In my office, the mere mention of the word Xerces is enough to incite murderous rage from developers. A cursory glance at the other Xerces questions on SO seem to indicate that almost all Maven users are "touched" by this problem at some point. Unfortunately, understanding the problem requires a bit of knowledge about the history of Xerces...

History

  • Xerces is the most widely used XML parser in the Java ecosystem. Almost every library or framework written in Java uses Xerces in some capacity (transitively, if not directly).

  • The Xerces jars included in the official binaries are, to this day, not versioned. For example, the Xerces 2.11.0 implementation jar is named xercesImpl.jar and not xercesImpl-2.11.0.jar.

  • The Xerces team does not use Maven, which means they do not upload an official release to Maven Central.

  • Xerces used to be released as a single jar (xerces.jar), but was split into two jars, one containing the API (xml-apis.jar) and one containing the implementations of those APIs (xercesImpl.jar). Many older Maven POMs still declare a dependency on xerces.jar. At some point in the past, Xerces was also released as xmlParserAPIs.jar, which some older POMs also depend on.

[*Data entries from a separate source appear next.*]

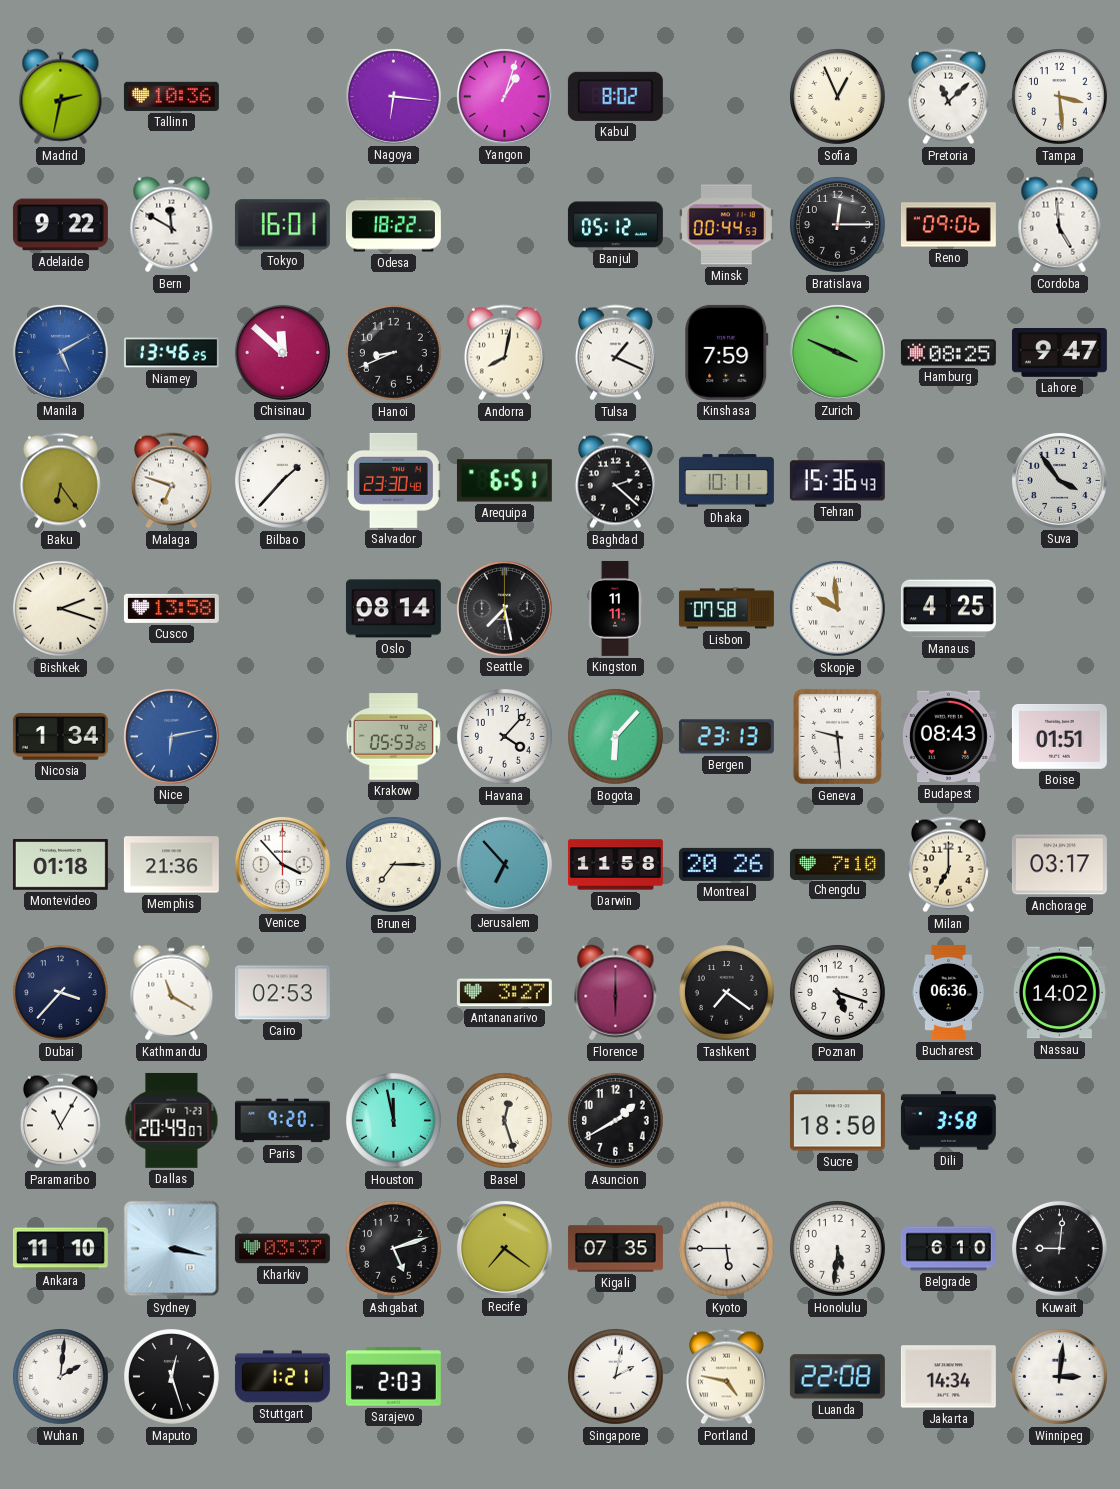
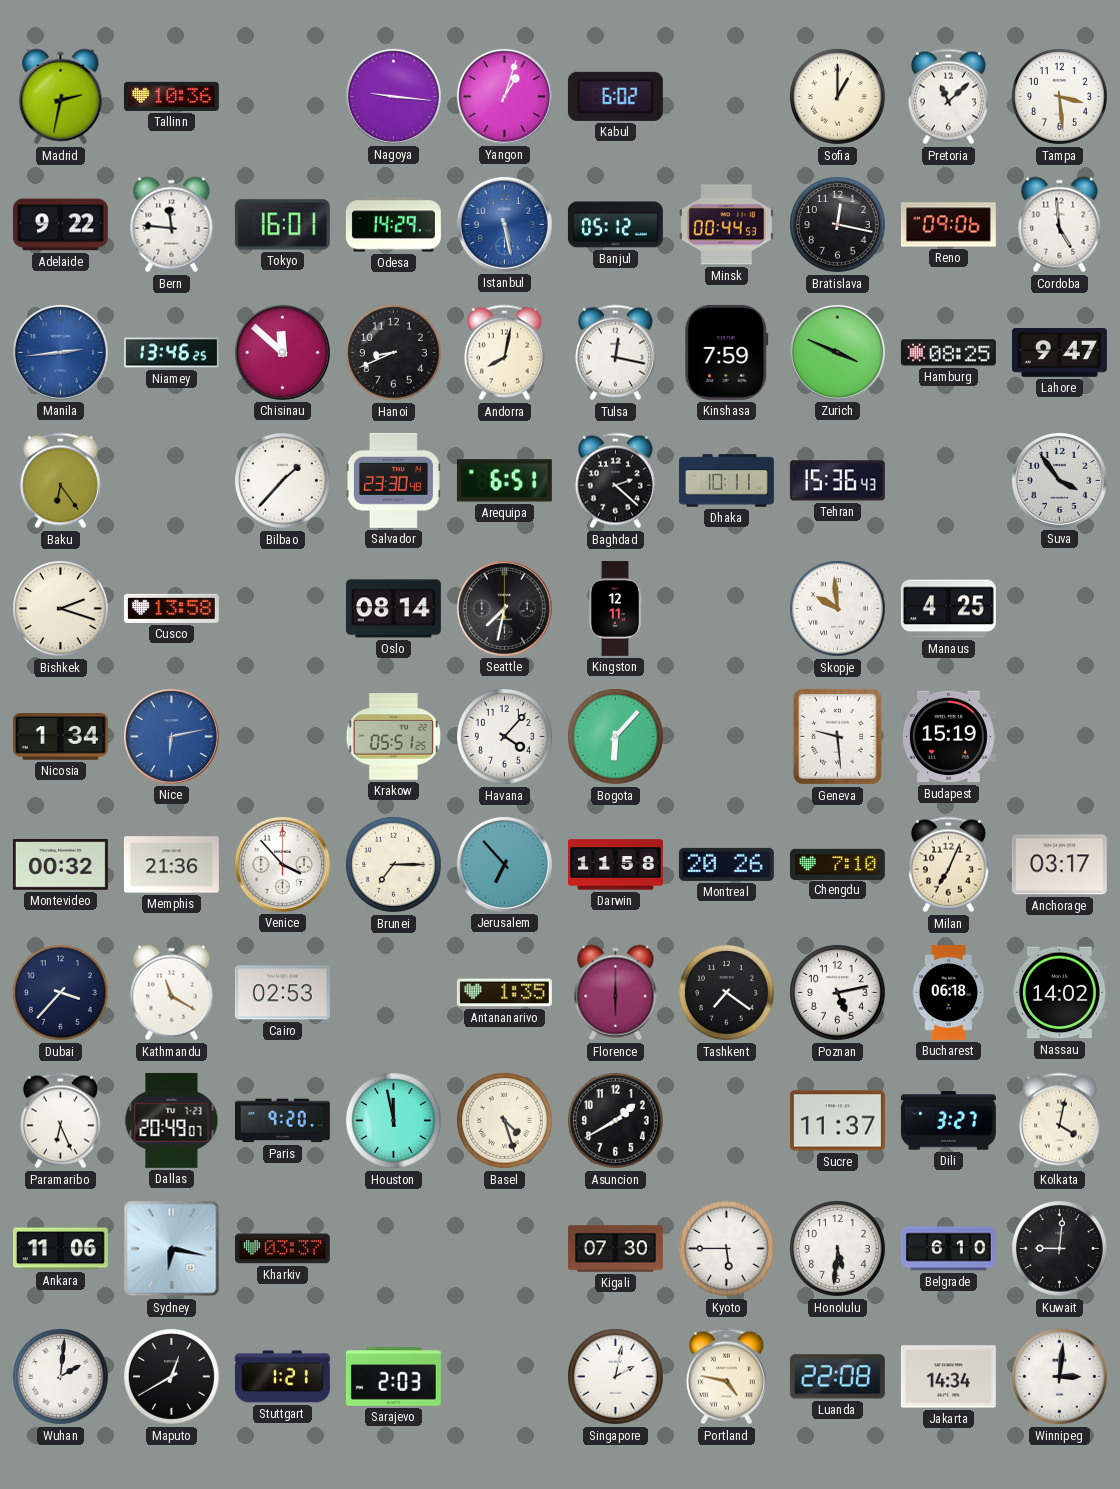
Nagoya: 6:16 -> 9:16
Kabul: 8:02 -> 6:02
Sofia: 12:56 -> 1:00
Bern: 11:50 -> 11:46
Odesa: 18:22 -> 14:29
Istanbul: none -> 5:28
Bratislava: 12:15 -> 12:17
Manila: 5:10 -> 2:44
Tulsa: 1:19 -> 12:17
Malaga: 6:48 -> none
Seattle: 7:28 -> 7:32
Kingston: 11:11 -> 12:11
Lisbon: 07:58 -> none
Krakow: 05:53 -> 05:51
Bergen: 23:13 -> none
Budapest: 08:43 -> 15:19
Boise: 01:51 -> none
Montevideo: 01:18 -> 00:32
Milan: 7:00 -> 7:04
Antananarivo: 3:27 -> 1:35
Poznan: 5:18 -> 5:13
Bucharest: 06:36 -> 06:18
Paramaribo: 11:05 -> 6:26
Basel: 12:27 -> 4:27
Sucre: 18:50 -> 11:37
Dili: 3:58 -> 3:27
Kolkata: none -> 4:02
Ankara: 11:10 -> 11:06
Sydney: 3:17 -> 6:17
Ashgabat: 5:12 -> none
Recife: 7:21 -> none
Kigali: 07:35 -> 07:30
Maputo: 12:27 -> 12:40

  • The versions assigned to the xml-apis and xercesImpl jars by those who deploy their jars to Maven repositories are often different. For example, xml-apis might be given version 1.3.03 and xercesImpl might be given version 2.8.0, even though both are from Xerces 2.8.0. This is because people often tag the xml-apis jar with the version of the specifications that it implements. There is a very nice, but incomplete breakdown of this here.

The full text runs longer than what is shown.